Cryosparc becomes laggy and unresponsive when using Topaz

olibclarke · July 22, 2020, 7:33pm

Hi,

When we try to use Topaz train in the CryoSPARC GUI, the GUI frequently becomes laggy and unresponsive - buttons do not respond, jobs take longer to start, etc. Is this someone other people have encountered, and if so are there any tips for resolving it? Topaz doesn’t seem to be using an exorbitant amount of RAM, and although the CPU utilization is high it doesn’t look out of the ordinary.

Cheers
Oli

olibclarke · July 22, 2020, 7:35pm

(actually trying it now - it is not just cryoSPARC that becomes laggy and unresponsive, it is the system as a whole - e.g tab-completion on the command line becomes much slower, for example)

olibclarke · July 22, 2020, 8:06pm

Also it would be great to be able to set a default path for the Topaz executable, rather than having to locate it every time I want to run topaz

jyoo · July 23, 2020, 3:31pm

Hi @olibclarke,

Can you try running Topaz as a standalone executable and observing if similar performance problems arise? It is possible that file system transfers in Topaz may have slowed down due to another process working on the cluster.

Regards,
Jay Yoo

olibclarke · July 23, 2020, 3:42pm

I can do that, however this is not running on a cluster, it is a standalone workstation and it is the only process running.

vamsee · July 24, 2020, 3:13am

@olibclarke I haven’t noticed any lag with Topaz. Are you seeing this with 2.15? or is this after the upgrade to 2.16 beta? I haven’t upgraded yet.

olibclarke · July 24, 2020, 11:19am

No I am seeing this in both 2.15 and 2.16…

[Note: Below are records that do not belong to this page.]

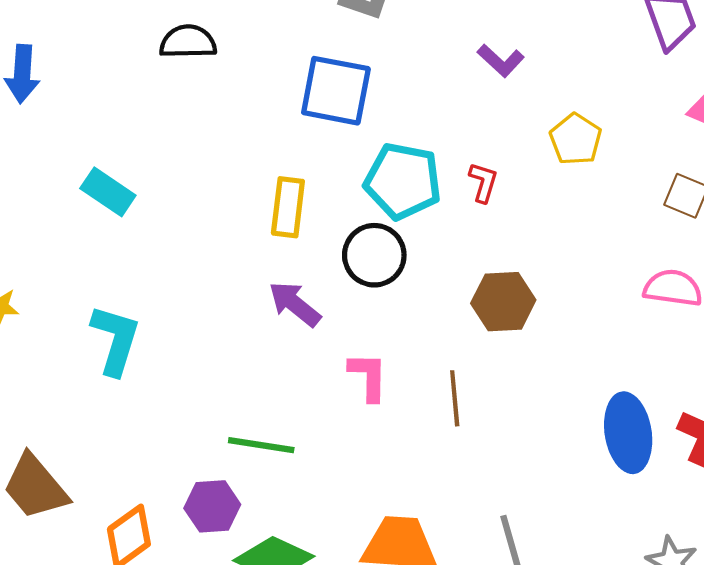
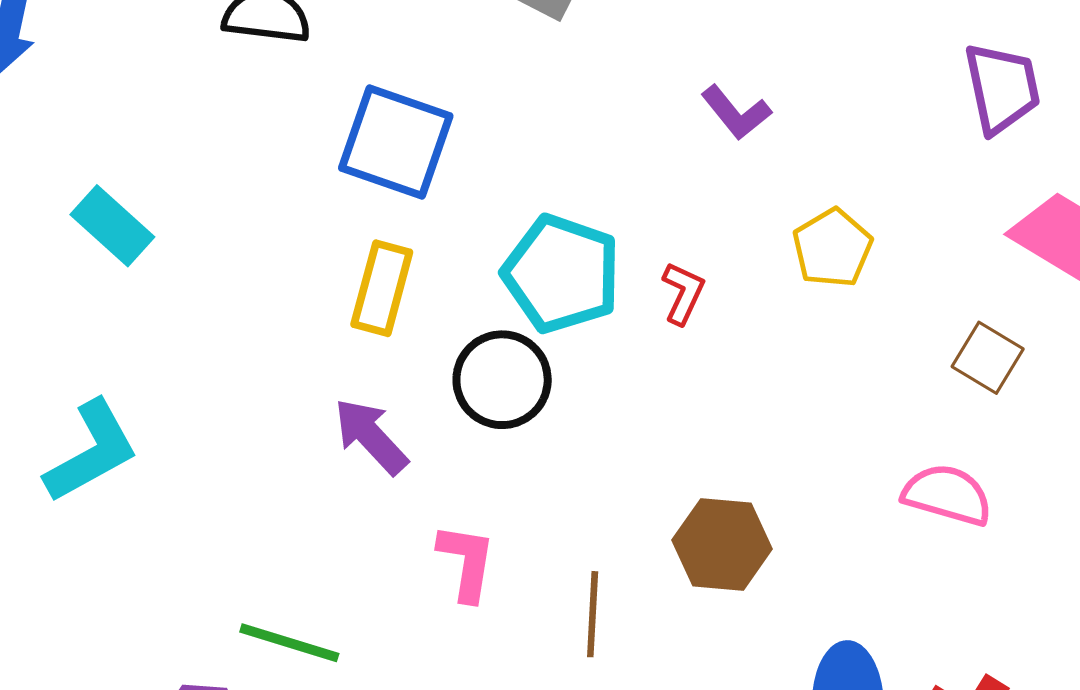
blue square: (336, 91) -> (396, 142), moved
brown hexagon: (503, 302) -> (722, 545), moved
cyan L-shape: (115, 340) -> (91, 451), turned 36

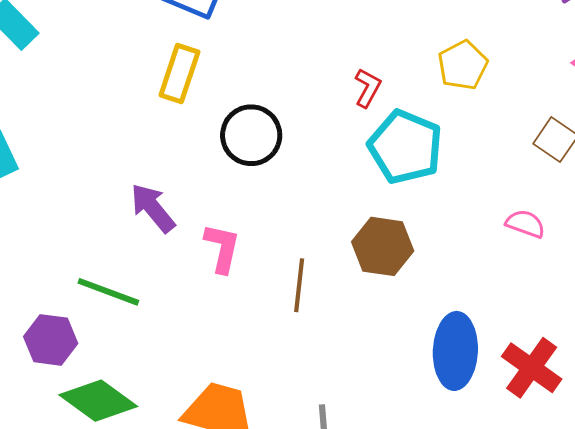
cyan pentagon: (562, 274) -> (405, 147), moved
purple arrow: (371, 436) -> (153, 208), moved
pink semicircle: (947, 495) -> (525, 224), size x0.7

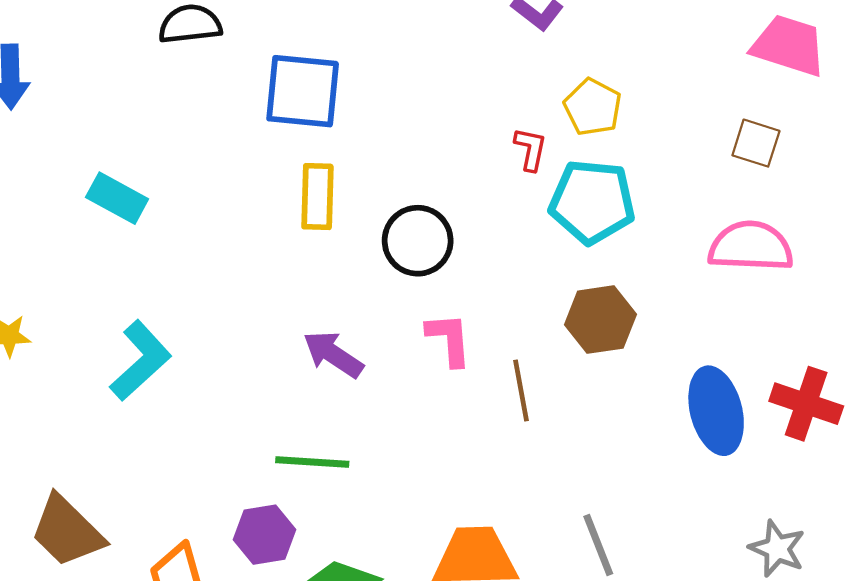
yellow pentagon: (463, 65) -> (593, 107), moved
pink semicircle: (525, 224) -> (751, 246), size x1.8
pink L-shape: (222, 248) -> (449, 339), moved

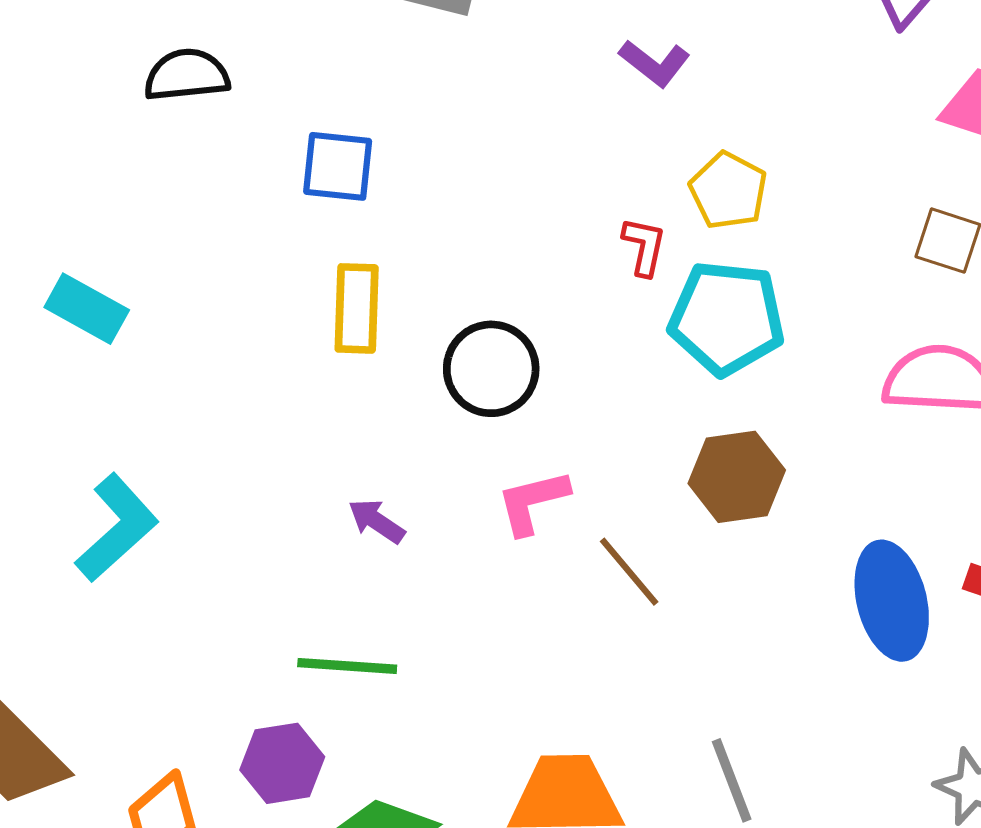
blue square: (303, 91) -> (338, 166), size x0.7
pink L-shape: (449, 339) -> (533, 502), turned -100
purple arrow: (333, 354) -> (376, 521), size x0.7
brown line: (521, 391) -> (629, 572), turned -30

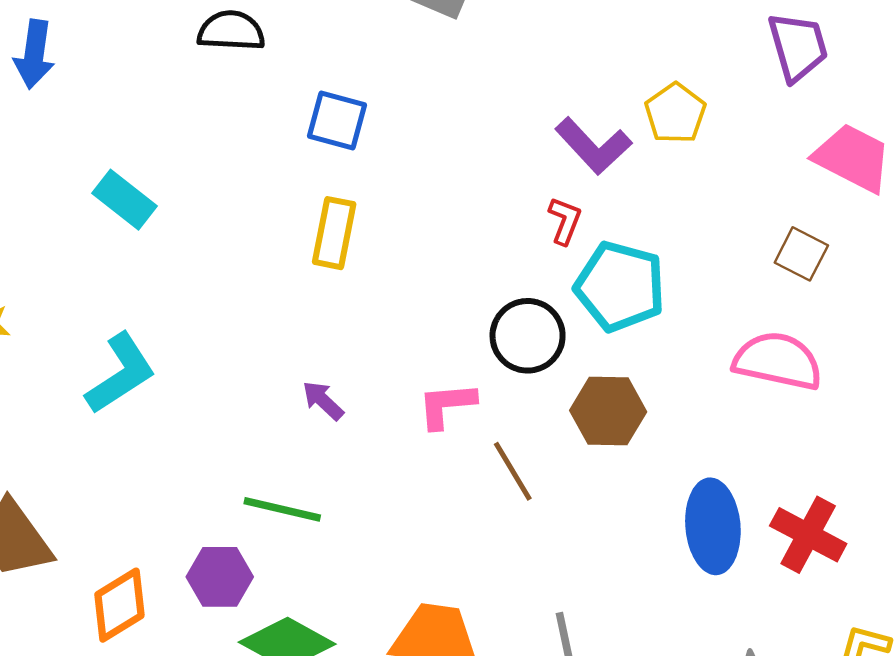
purple L-shape: (655, 63) -> (593, 146), moved, size x1.4
yellow pentagon: (728, 191) -> (675, 113), moved
black circle: (491, 369) -> (528, 336), moved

olibclarke · July 24, 2020, 5:37pm

For example - while running a Topaz extract job, clearing or killing other jobs, or dragging inputs onto other jobs becomes nearly impossible, with extreme lag

stephan · July 24, 2020, 5:50pm

Hi @olibclarke,

When you notice this lagginess, can you send us the outputs of cryosparcm log command_core ?

olibclarke · July 24, 2020, 6:25pm

Will do. Interestingly if I clone a previously completed Topaz extract job and run that, I do not see the lagginess - I guess something is being cached somehow?

Oli

alexjamesnoble · July 27, 2020, 12:17am

Hi Oli,

The reason why cloning a job and re-running is different is because Cryosparc saves pre-processed images, so ‘topaz preprocess’ doesn’t need to be run again. This tells me that the problem you are having is likely from ‘topaz preprocess’. Can you try running a new job and reducing the ‘Number of parallel threads’ in the ‘Preprocessing parameters’ section of Topaz Train? It may just be that your CPU cache is hitting its limit, thus not letting other instructions run.

Thanks,
-Alex

olibclarke · July 27, 2020, 12:52am

I will try that, thanks Alex!

Oli

olibclarke · July 27, 2020, 3:39pm

I think that is it… also the preprocessing seems to take the vast majority of the time for Topaz extract… if I run Topaz extract on 2200 mics, it takes ~2hrs, if I re-run it with same mics but different model (avoiding pre-processing), it takes 5min.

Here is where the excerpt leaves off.